Posted by Metal Insider on Fri, Jun 24, 2011 at 2:16 pm
Headbanger’s Brawl is a weekly column where Metal Insider’sBram and Zach take a moment to debate and analyze two opposing sides of a topical issue occurring in the world of metal and/or the music industry.
Guitarist Billy Howerdel had gotten our hopes up that A Perfect Circle could release new material in the near future. However, Howerdel revealed recently that though the recently reunited supergroup will be debuting a new song this Summer on the road, a new full length record is less likely to happen. When explaining why to The Pulse Of Radio, Howerdel said the following:
“I still like records. I have great memories of having anticipation of hearing a whole album and ingesting it slowly and drinking it all in. To me, I have desires of making a record, but it just doesn’t seem like people are interested. It just seems that everyone likes to digest things much quicker and have less patience.”

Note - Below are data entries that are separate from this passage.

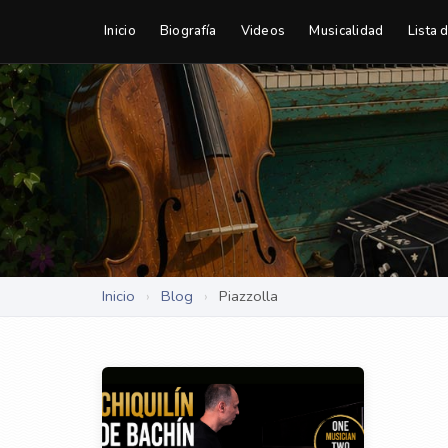
Inicio
Biografía
Videos
Musicalidad
Lista 
Inicio
›
Blog
›
Piazzolla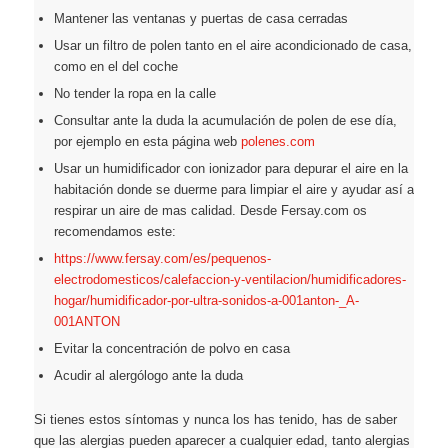
Mantener las ventanas y puertas de casa cerradas
Usar un filtro de polen tanto en el aire acondicionado de casa,
como en el del coche
No tender la ropa en la calle
Consultar ante la duda la acumulación de polen de ese día,
por ejemplo en esta página web
polenes.com
Usar un humidificador con ionizador para depurar el aire en la
habitación donde se duerme para limpiar el aire y ayudar así a
respirar un aire de mas calidad. Desde Fersay.com os
recomendamos este:
https://www.fersay.com/es/pequenos-
electrodomesticos/calefaccion-y-ventilacion/humidificadores-
hogar/humidificador-por-ultra-sonidos-a-001anton-_A-
001ANTON
Evitar la concentración de polvo en casa
Acudir al alergólogo ante la duda
Si tienes estos síntomas y nunca los has tenido, has de saber
que las alergias pueden aparecer a cualquier edad, tanto alergias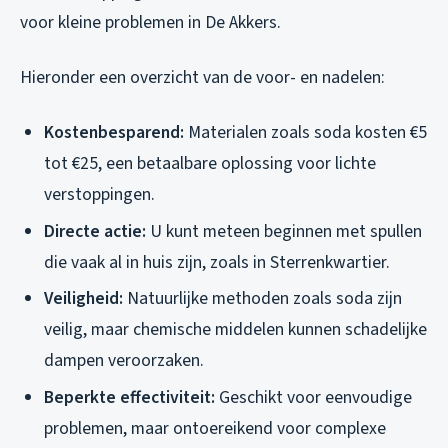
voor kleine problemen in De Akkers.
Hieronder een overzicht van de voor- en nadelen:
Kostenbesparend:
Materialen zoals soda kosten €5
tot €25, een betaalbare oplossing voor lichte
verstoppingen.
Directe actie:
U kunt meteen beginnen met spullen
die vaak al in huis zijn, zoals in Sterrenkwartier.
Veiligheid:
Natuurlijke methoden zoals soda zijn
veilig, maar chemische middelen kunnen schadelijke
dampen veroorzaken.
Beperkte effectiviteit:
Geschikt voor eenvoudige
problemen, maar ontoereikend voor complexe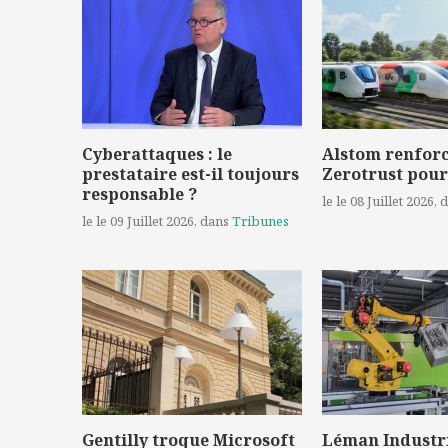
Cyberattaques : le
Alstom renforc
prestataire est-il toujours
Zerotrust pour
responsable ?
le le 08 Juillet 2026
, 
le le 09 Juillet 2026
, dans
Tribunes
Gentilly troque Microsoft
Léman Industr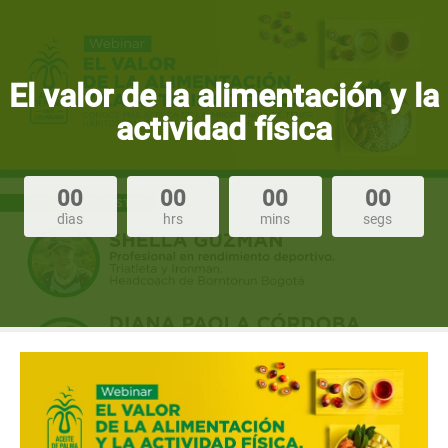
El valor de la alimentación y la
actividad física
00
00
00
00
dìas
hrs
mins
segs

Howerdel’s reasoning got us thinking, so with this week’s Headbangers’ Brawl, Bram and Zach discuss whether the average music consumer still cares about the full length album and whether it’ll soon become a dying medium.
Zach: I still love albums. I still remember as a kid listening to Metallica’s Kill ‘Em All from start to finish constantly. A full album can separate good artists from crappy ones who lucked out with one single. That’s why it truly kills me to say that I agree with Howerdel. People’s interest in the full album is slowly dying. Need proof of this? Check out Metal By Numbers from the past few weeks. It’s considered an accomplishment nowadays when a band is able to sell half of what they sold two years ago, which would’ve been considered a flop not too long ago.

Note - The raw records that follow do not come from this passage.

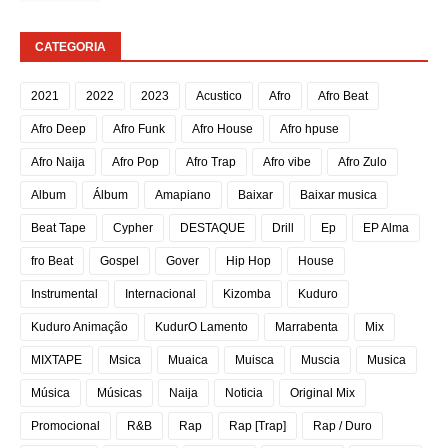
CATEGORIA
2021
2022
2023
Acustico
Afro
Afro Beat
Afro Deep
Afro Funk
Afro House
Afro hpuse
Afro Naija
Afro Pop
Afro Trap
Afro vibe
Afro Zulo
Album
Álbum
Amapiano
Baixar
Baixar musica
Beat Tape
Cypher
DESTAQUE
Drill
Ep
EP Alma
fro Beat
Gospel
Gover
Hip Hop
House
Instrumental
Internacional
Kizomba
Kuduro
Kuduro Animação
KudurO Lamento
Marrabenta
Mix
MIXTAPE
Msica
Muaica
Muisca
Muscia
Musica
Música
Músicas
Naija
Noticia
Original Mix
Promocional
R&B
Rap
Rap [Trap]
Rap / Duro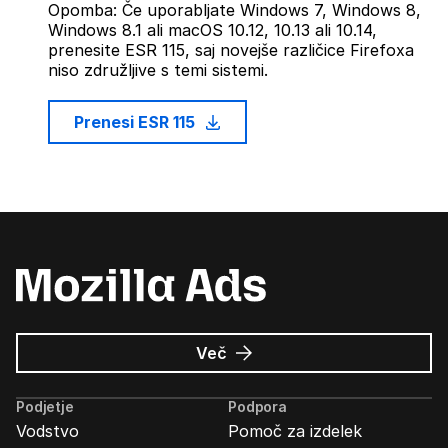
Opomba: Če uporabljate Windows 7, Windows 8,
Windows 8.1 ali macOS 10.12, 10.13 ali 10.14,
prenesite ESR 115, saj novejše različice Firefoxa
niso združljive s temi sistemi.
Prenesi ESR 115
o
Več
Oglasi
Mozilla
Podjetje
Podpora
Vodstvo
Pomoč za izdelek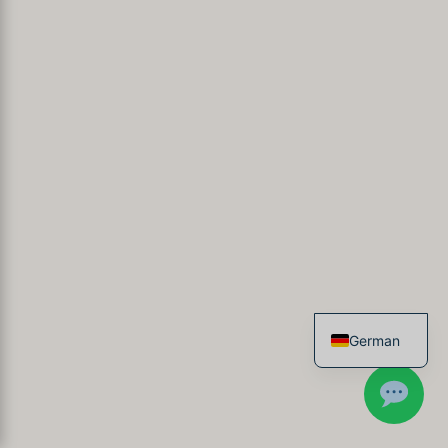
German
French
English
Spanish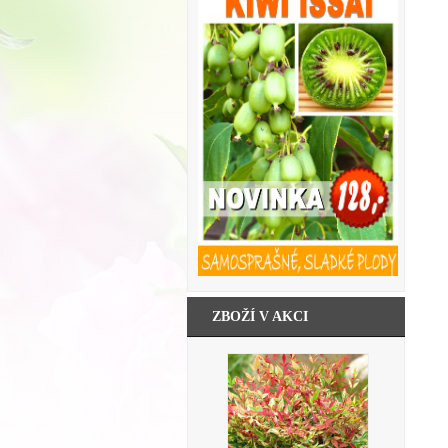
ZBOŽÍ V AKCI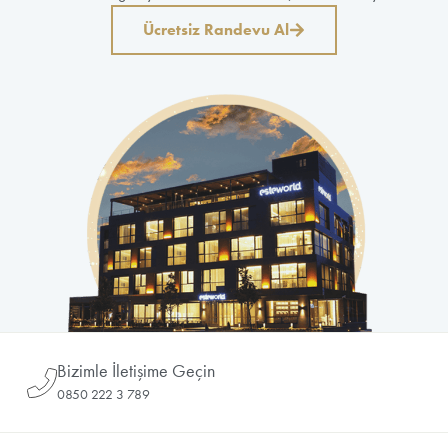
Ücretsiz Randevu Al
Bizimle İletişime Geçin
0850 222 3 789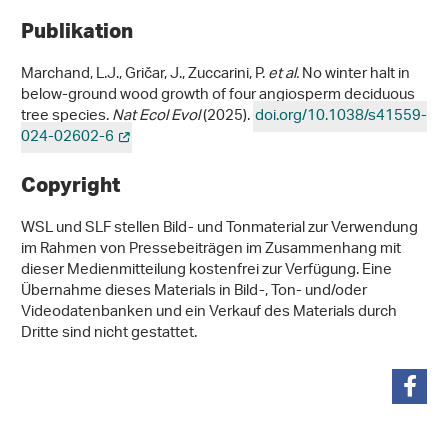
Publikation
Marchand, L.J., Gričar, J., Zuccarini, P.
et al.
No winter halt in
below-ground wood growth of four angiosperm deciduous
tree species.
Nat Ecol Evol
(2025).
doi.org/10.1038/s41559-
024-02602-6
Copyright
WSL und SLF stellen Bild- und Tonmaterial zur Verwendung
im Rahmen von Pressebeiträgen im Zusammenhang mit
dieser Medienmitteilung kostenfrei zur Verfügung. Eine
Übernahme dieses Materials in Bild-, Ton- und/oder
Videodatenbanken und ein Verkauf des Materials durch
Dritte sind nicht gestattet.
teilen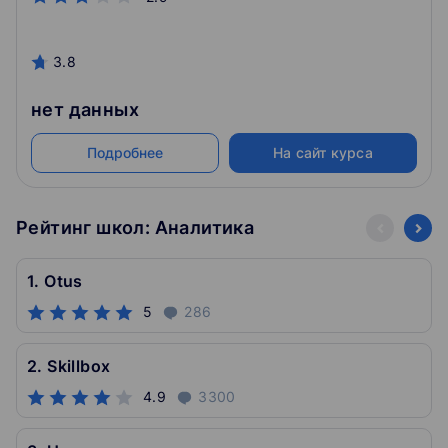
3.8
нет данных
Подробнее
На сайт курса
Рейтинг школ: Аналитика
1. Otus
5
286
2. Skillbox
4.9
3300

Maybe it isn’t fair to say that people don’t care about albums exactly. People, especially metal fans, will always look forward to hearing a full album at least once. However, I’d argue that people as consumers are losing interest in PAYING for full albums.
Bram: I think that iTunes really opened up the singles-based way of commerce. Of course the actual single has been around forever, but once individual tracks were made available for purchase, it changed everything. Suddenly people could pick and choose what songs they wanted instead of being stuck with a whole album. It’s an ADD world we live in where media is consumed faster than ever. Growing up, other than an album, you’d see a band’s videos on MTV (maybe), and the only other glimpse you’d get would be in magazines and in concert. Now you can (illegally) download a band’s entire catalogue or (legally) listen to whatever you want on YouTube.

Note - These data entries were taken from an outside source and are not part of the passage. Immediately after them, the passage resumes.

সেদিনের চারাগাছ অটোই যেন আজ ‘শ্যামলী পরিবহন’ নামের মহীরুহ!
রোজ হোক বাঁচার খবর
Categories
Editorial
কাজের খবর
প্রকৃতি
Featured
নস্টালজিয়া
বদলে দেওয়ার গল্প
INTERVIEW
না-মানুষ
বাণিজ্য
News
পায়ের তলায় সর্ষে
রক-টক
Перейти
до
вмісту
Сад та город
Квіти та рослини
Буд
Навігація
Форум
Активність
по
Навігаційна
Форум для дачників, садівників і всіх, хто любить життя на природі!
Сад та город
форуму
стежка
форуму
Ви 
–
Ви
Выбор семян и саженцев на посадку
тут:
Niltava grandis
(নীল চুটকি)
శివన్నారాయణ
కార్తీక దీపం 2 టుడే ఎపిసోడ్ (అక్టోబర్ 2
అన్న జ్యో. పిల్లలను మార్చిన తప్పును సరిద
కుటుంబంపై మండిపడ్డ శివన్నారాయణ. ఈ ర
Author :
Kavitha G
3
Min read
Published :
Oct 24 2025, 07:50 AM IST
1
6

I think Billy’s talking more about the general public than he is about metal fans. We’re purists. We want a full album, and for the most part, we want a physical version of it. It comes down to quality control though. Like that other band that APC’s singer is in, for example. They put out one album every five years, if that. If a band would work on their songs and create what they feel is a perfect album, I’m fine with it. More and more, a lot of albums have a few good songs , but more filler. If bands took the best five songs and left it at that, then that’s fine in my book.